Required work:
Strip out all images, then restate the data verbatim.

|---|

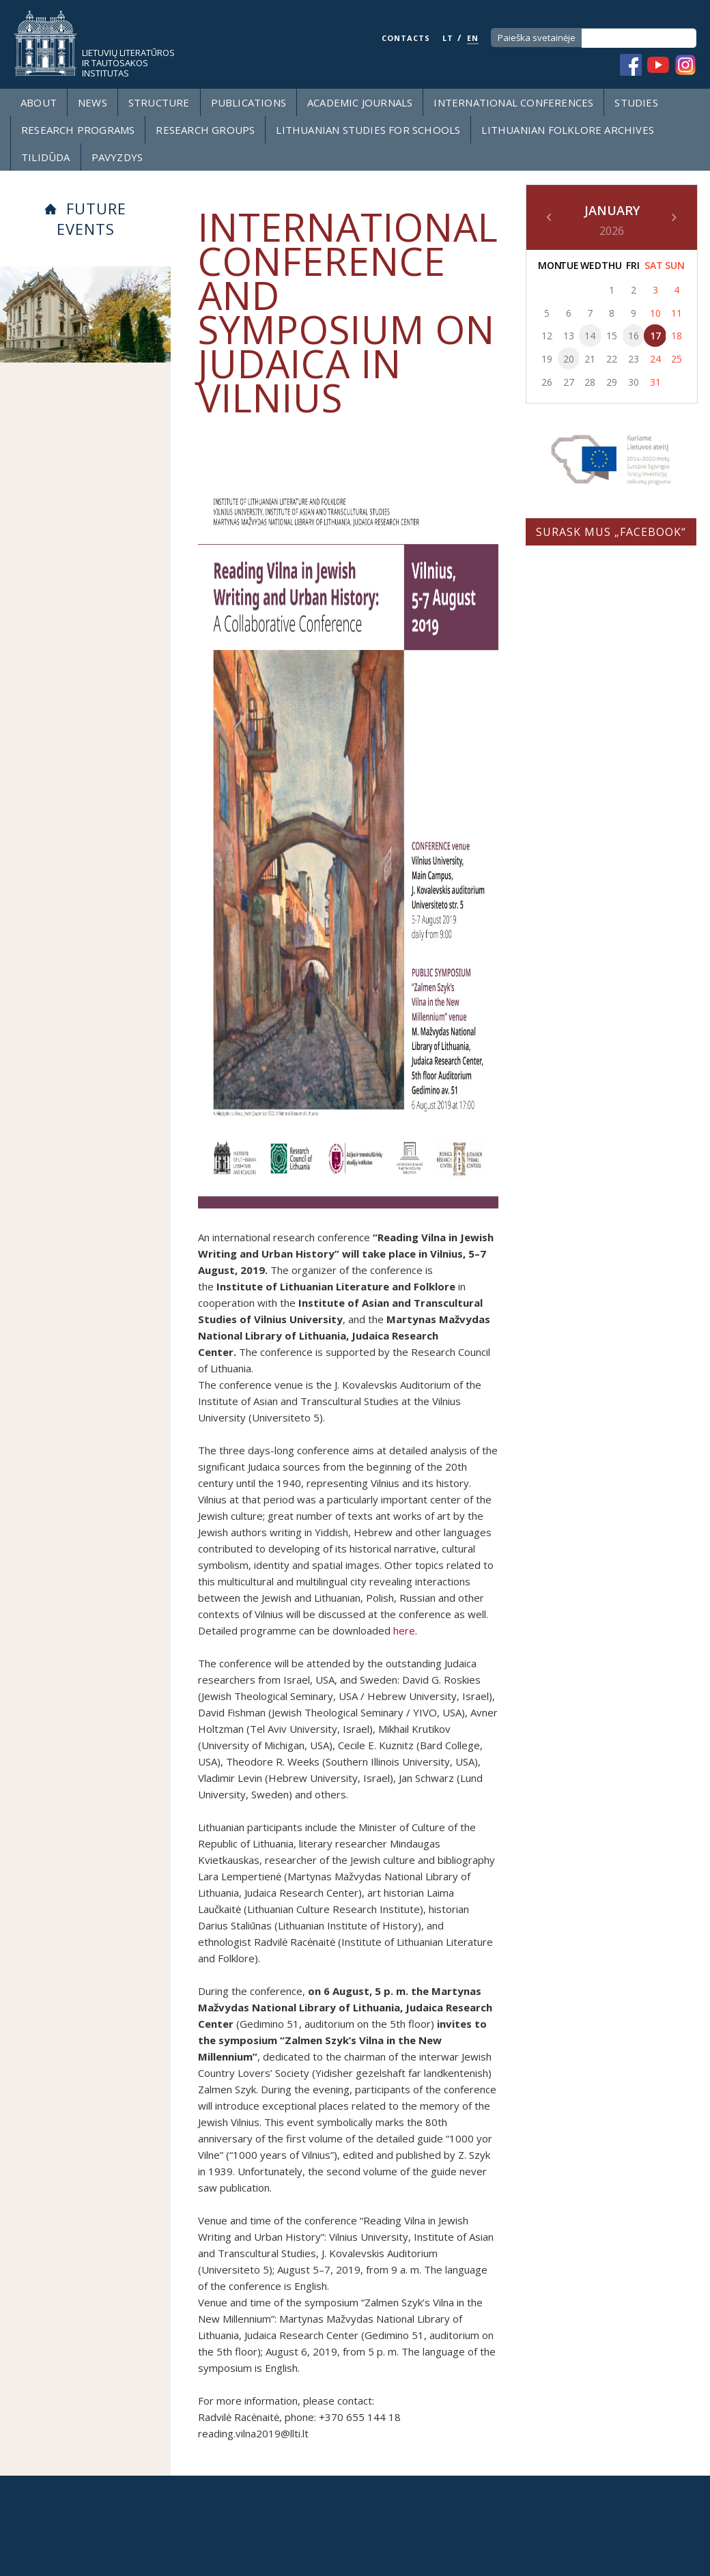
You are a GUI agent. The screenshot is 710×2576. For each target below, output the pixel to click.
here (404, 1630)
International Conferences (513, 102)
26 (546, 382)
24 (655, 358)
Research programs (77, 130)
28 (589, 382)
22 (611, 358)
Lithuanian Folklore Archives (567, 130)
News (92, 102)
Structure (159, 102)
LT (447, 38)
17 (655, 335)
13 (568, 335)
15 (611, 335)
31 (655, 382)
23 (633, 358)
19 (546, 358)
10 (655, 313)
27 (568, 382)
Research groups (205, 130)
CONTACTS (406, 38)
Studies (635, 102)
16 (633, 335)
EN (473, 38)
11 (676, 313)
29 (611, 382)
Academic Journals (359, 102)
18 (676, 335)
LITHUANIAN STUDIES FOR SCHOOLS (368, 130)
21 (589, 358)
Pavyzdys (117, 157)
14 (589, 335)
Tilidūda (45, 157)
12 (546, 335)
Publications (248, 102)
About (38, 102)
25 (676, 358)
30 (633, 382)
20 (568, 358)
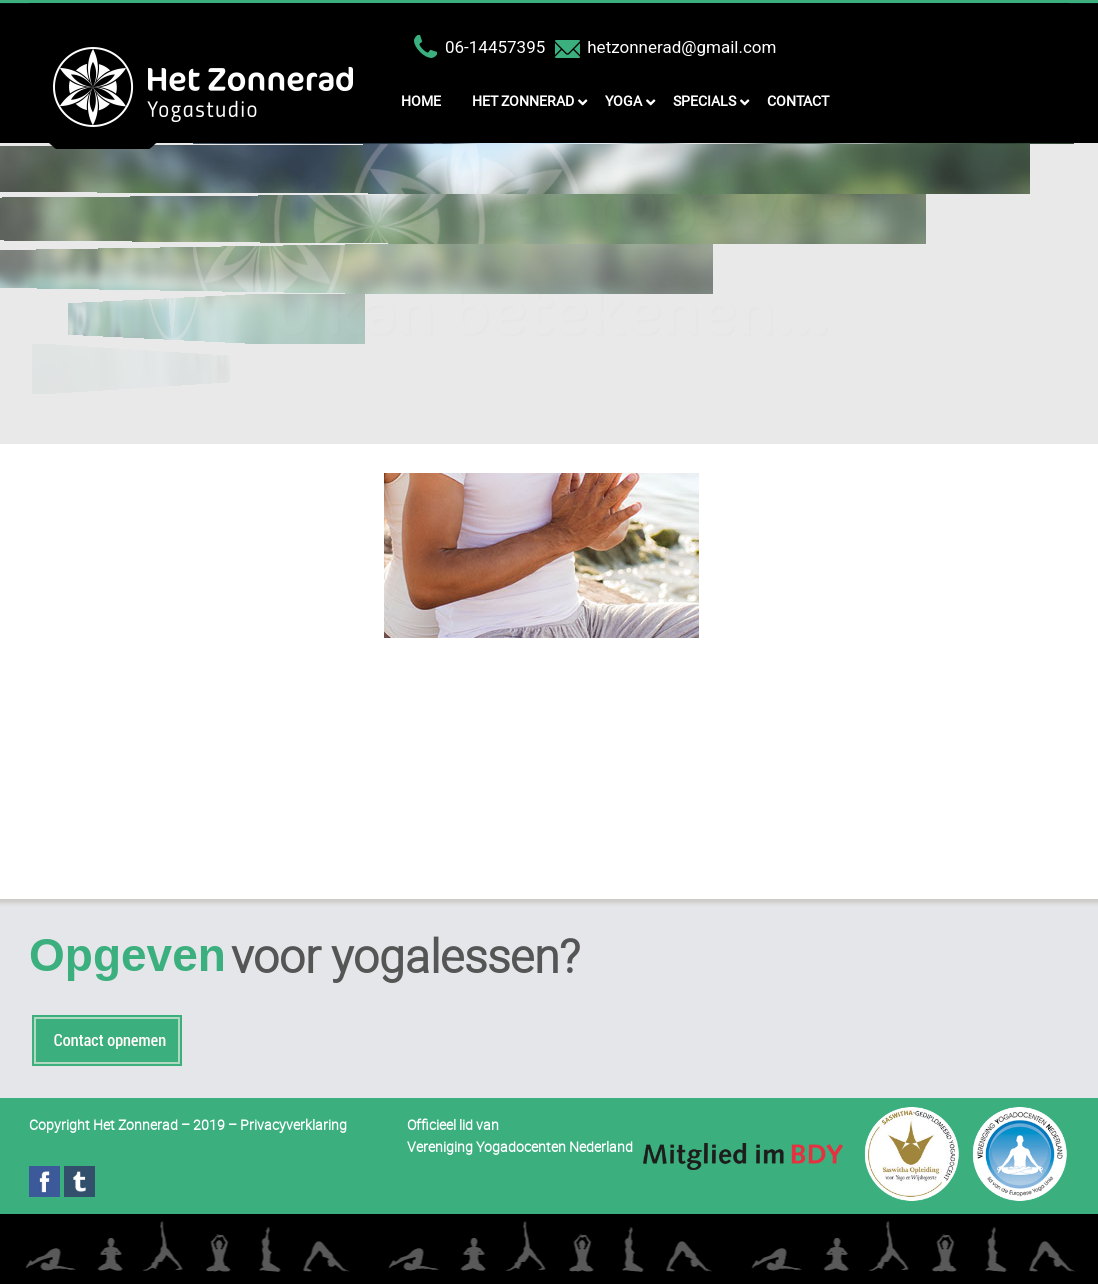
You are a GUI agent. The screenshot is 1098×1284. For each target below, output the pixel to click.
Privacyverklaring (293, 1124)
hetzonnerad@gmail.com (681, 47)
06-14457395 (495, 47)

|---|

Exercise result:
You are a GUI agent. The screenshot is 710×2576. For each target below, output the pixel to click.
here (404, 1630)
International Conferences (513, 102)
26 (546, 382)
24 (655, 358)
Research programs (77, 130)
28 (589, 382)
22 (611, 358)
Lithuanian Folklore Archives (567, 130)
News (92, 102)
Structure (159, 102)
LT (447, 38)
17 (655, 335)
13 (568, 335)
15 (611, 335)
31 (655, 382)
23 (633, 358)
19 (546, 358)
10 (655, 313)
27 (568, 382)
Research groups (205, 130)
CONTACTS (406, 38)
Studies (635, 102)
16 (633, 335)
EN (473, 38)
11 (676, 313)
29 (611, 382)
Academic Journals (359, 102)
18 (676, 335)
LITHUANIAN STUDIES FOR SCHOOLS (368, 130)
21 (589, 358)
Pavyzdys (117, 157)
14 (589, 335)
Tilidūda (45, 157)
12 (546, 335)
Publications (248, 102)
About (38, 102)
25 (676, 358)
30 (633, 382)
20 (568, 358)
You are a GUI agent. The screenshot is 1098×1284. For each target below, output the pixel to click.
Privacyverklaring (293, 1124)
hetzonnerad@gmail.com (681, 47)
06-14457395 (495, 47)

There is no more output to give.